─── Information shown ───
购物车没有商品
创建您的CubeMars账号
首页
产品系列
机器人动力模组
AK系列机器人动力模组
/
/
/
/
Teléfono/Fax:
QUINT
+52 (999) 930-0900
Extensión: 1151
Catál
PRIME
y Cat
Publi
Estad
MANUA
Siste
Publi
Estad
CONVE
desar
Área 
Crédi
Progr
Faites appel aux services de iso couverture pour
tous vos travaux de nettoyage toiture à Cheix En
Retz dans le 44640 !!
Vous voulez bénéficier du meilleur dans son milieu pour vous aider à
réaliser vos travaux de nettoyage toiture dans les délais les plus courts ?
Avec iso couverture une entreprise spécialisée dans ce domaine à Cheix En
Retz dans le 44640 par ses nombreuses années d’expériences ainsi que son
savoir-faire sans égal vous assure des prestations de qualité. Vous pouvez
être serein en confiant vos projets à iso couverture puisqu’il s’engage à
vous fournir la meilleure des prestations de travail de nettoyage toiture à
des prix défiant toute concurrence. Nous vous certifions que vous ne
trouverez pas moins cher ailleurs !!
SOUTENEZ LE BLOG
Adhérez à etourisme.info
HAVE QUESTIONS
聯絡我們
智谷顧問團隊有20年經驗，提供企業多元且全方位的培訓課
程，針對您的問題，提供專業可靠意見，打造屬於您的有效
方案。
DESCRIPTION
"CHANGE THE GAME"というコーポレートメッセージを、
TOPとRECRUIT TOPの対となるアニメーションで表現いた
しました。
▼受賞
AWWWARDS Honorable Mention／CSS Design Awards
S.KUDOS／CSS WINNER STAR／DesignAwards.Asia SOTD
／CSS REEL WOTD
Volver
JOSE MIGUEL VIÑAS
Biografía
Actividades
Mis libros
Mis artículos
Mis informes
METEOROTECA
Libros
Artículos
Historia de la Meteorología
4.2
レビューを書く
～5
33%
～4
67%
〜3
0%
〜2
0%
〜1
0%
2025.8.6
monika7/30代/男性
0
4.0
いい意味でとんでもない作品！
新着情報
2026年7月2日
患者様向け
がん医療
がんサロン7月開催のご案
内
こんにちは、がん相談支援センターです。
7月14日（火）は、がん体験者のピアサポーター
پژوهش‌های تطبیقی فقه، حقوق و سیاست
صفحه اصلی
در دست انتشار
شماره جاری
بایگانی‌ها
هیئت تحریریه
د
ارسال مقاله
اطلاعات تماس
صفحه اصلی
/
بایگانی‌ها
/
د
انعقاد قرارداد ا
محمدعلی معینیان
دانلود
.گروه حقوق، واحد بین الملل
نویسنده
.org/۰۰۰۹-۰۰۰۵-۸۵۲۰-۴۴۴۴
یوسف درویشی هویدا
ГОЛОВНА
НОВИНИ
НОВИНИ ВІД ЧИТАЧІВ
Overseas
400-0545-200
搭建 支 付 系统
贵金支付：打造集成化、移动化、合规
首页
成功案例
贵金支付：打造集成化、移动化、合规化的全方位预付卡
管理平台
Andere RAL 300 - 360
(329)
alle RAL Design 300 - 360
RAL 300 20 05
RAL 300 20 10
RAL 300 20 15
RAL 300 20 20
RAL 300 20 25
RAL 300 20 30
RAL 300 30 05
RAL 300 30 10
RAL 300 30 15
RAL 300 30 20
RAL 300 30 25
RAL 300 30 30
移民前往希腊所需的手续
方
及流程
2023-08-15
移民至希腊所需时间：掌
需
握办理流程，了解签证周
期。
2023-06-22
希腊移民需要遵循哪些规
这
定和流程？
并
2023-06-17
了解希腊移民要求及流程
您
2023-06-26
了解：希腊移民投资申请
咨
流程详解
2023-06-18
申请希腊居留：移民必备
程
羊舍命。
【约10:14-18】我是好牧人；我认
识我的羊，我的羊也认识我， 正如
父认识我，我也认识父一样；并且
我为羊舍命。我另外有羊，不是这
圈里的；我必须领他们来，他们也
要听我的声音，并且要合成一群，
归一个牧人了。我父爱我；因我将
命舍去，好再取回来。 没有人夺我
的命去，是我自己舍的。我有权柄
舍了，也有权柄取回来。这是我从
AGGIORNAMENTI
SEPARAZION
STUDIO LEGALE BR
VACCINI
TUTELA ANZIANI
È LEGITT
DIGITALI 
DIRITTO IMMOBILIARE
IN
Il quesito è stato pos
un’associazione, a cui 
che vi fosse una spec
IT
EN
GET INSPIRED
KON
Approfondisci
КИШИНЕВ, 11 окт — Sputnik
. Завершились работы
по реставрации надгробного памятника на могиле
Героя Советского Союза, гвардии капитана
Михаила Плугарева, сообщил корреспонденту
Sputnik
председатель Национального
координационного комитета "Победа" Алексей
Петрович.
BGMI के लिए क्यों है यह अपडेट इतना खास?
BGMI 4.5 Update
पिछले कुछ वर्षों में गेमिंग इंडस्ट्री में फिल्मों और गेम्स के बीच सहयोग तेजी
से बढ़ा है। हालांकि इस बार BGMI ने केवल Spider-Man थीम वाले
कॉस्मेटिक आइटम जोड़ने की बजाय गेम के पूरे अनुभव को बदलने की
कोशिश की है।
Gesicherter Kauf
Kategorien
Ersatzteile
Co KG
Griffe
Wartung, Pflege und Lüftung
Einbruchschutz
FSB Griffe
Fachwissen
───
All records shown above must be set down again verbatim.

> **Task answer**:
购物车没有商品
创建您的CubeMars账号
首页
产品系列
机器人动力模组
AK系列机器人动力模组
/
/
/
/
Teléfono/Fax:
QUINT
+52 (999) 930-0900
Extensión: 1151
Catál
PRIME
y Cat
Publi
Estad
MANUA
Siste
Publi
Estad
CONVE
desar
Área 
Crédi
Progr
Faites appel aux services de iso couverture pour
tous vos travaux de nettoyage toiture à Cheix En
Retz dans le 44640 !!
Vous voulez bénéficier du meilleur dans son milieu pour vous aider à
réaliser vos travaux de nettoyage toiture dans les délais les plus courts ?
Avec iso couverture une entreprise spécialisée dans ce domaine à Cheix En
Retz dans le 44640 par ses nombreuses années d’expériences ainsi que son
savoir-faire sans égal vous assure des prestations de qualité. Vous pouvez
être serein en confiant vos projets à iso couverture puisqu’il s’engage à
vous fournir la meilleure des prestations de travail de nettoyage toiture à
des prix défiant toute concurrence. Nous vous certifions que vous ne
trouverez pas moins cher ailleurs !!
SOUTENEZ LE BLOG
Adhérez à etourisme.info
HAVE QUESTIONS
聯絡我們
智谷顧問團隊有20年經驗，提供企業多元且全方位的培訓課
程，針對您的問題，提供專業可靠意見，打造屬於您的有效
方案。
DESCRIPTION
"CHANGE THE GAME"というコーポレートメッセージを、
TOPとRECRUIT TOPの対となるアニメーションで表現いた
しました。
▼受賞
AWWWARDS Honorable Mention／CSS Design Awards
S.KUDOS／CSS WINNER STAR／DesignAwards.Asia SOTD
／CSS REEL WOTD
Volver
JOSE MIGUEL VIÑAS
Biografía
Actividades
Mis libros
Mis artículos
Mis informes
METEOROTECA
Libros
Artículos
Historia de la Meteorología
4.2
レビューを書く
～5
33%
～4
67%
〜3
0%
〜2
0%
〜1
0%
2025.8.6
monika7/30代/男性
0
4.0
いい意味でとんでもない作品！
新着情報
2026年7月2日
患者様向け
がん医療
がんサロン7月開催のご案
内
こんにちは、がん相談支援センターです。
7月14日（火）は、がん体験者のピアサポーター
پژوهش‌های تطبیقی فقه، حقوق و سیاست
صفحه اصلی
در دست انتشار
شماره جاری
بایگانی‌ها
هیئت تحریریه
د
ارسال مقاله
اطلاعات تماس
صفحه اصلی
/
بایگانی‌ها
/
د
انعقاد قرارداد ا
محمدعلی معینیان
دانلود
.گروه حقوق، واحد بین الملل
نویسنده
.org/۰۰۰۹-۰۰۰۵-۸۵۲۰-۴۴۴۴
یوسف درویشی هویدا
ГОЛОВНА
НОВИНИ
НОВИНИ ВІД ЧИТАЧІВ
Overseas
400-0545-200
搭建 支 付 系统
贵金支付：打造集成化、移动化、合规
首页
成功案例
贵金支付：打造集成化、移动化、合规化的全方位预付卡
管理平台
Andere RAL 300 - 360
(329)
alle RAL Design 300 - 360
RAL 300 20 05
RAL 300 20 10
RAL 300 20 15
RAL 300 20 20
RAL 300 20 25
RAL 300 20 30
RAL 300 30 05
RAL 300 30 10
RAL 300 30 15
RAL 300 30 20
RAL 300 30 25
RAL 300 30 30
移民前往希腊所需的手续
方
及流程
2023-08-15
移民至希腊所需时间：掌
需
握办理流程，了解签证周
期。
2023-06-22
希腊移民需要遵循哪些规
这
定和流程？
并
2023-06-17
了解希腊移民要求及流程
您
2023-06-26
了解：希腊移民投资申请
咨
流程详解
2023-06-18
申请希腊居留：移民必备
程
羊舍命。
【约10:14-18】我是好牧人；我认
识我的羊，我的羊也认识我， 正如
父认识我，我也认识父一样；并且
我为羊舍命。我另外有羊，不是这
圈里的；我必须领他们来，他们也
要听我的声音，并且要合成一群，
归一个牧人了。我父爱我；因我将
命舍去，好再取回来。 没有人夺我
的命去，是我自己舍的。我有权柄
舍了，也有权柄取回来。这是我从
AGGIORNAMENTI
SEPARAZION
STUDIO LEGALE BR
VACCINI
TUTELA ANZIANI
È LEGITT
DIGITALI 
DIRITTO IMMOBILIARE
IN
Il quesito è stato pos
un’associazione, a cui 
che vi fosse una spec
IT
EN
GET INSPIRED
KON
Approfondisci
КИШИНЕВ, 11 окт — Sputnik
. Завершились работы
по реставрации надгробного памятника на могиле
Героя Советского Союза, гвардии капитана
Михаила Плугарева, сообщил корреспонденту
Sputnik
председатель Национального
координационного комитета "Победа" Алексей
Петрович.
BGMI के लिए क्यों है यह अपडेट इतना खास?
BGMI 4.5 Update
पिछले कुछ वर्षों में गेमिंग इंडस्ट्री में फिल्मों और गेम्स के बीच सहयोग तेजी
से बढ़ा है। हालांकि इस बार BGMI ने केवल Spider-Man थीम वाले
कॉस्मेटिक आइटम जोड़ने की बजाय गेम के पूरे अनुभव को बदलने की
कोशिश की है।
Gesicherter Kauf
Kategorien
Ersatzteile
Co KG
Griffe
Wartung, Pflege und Lüftung
Einbruchschutz
FSB Griffe
Fachwissen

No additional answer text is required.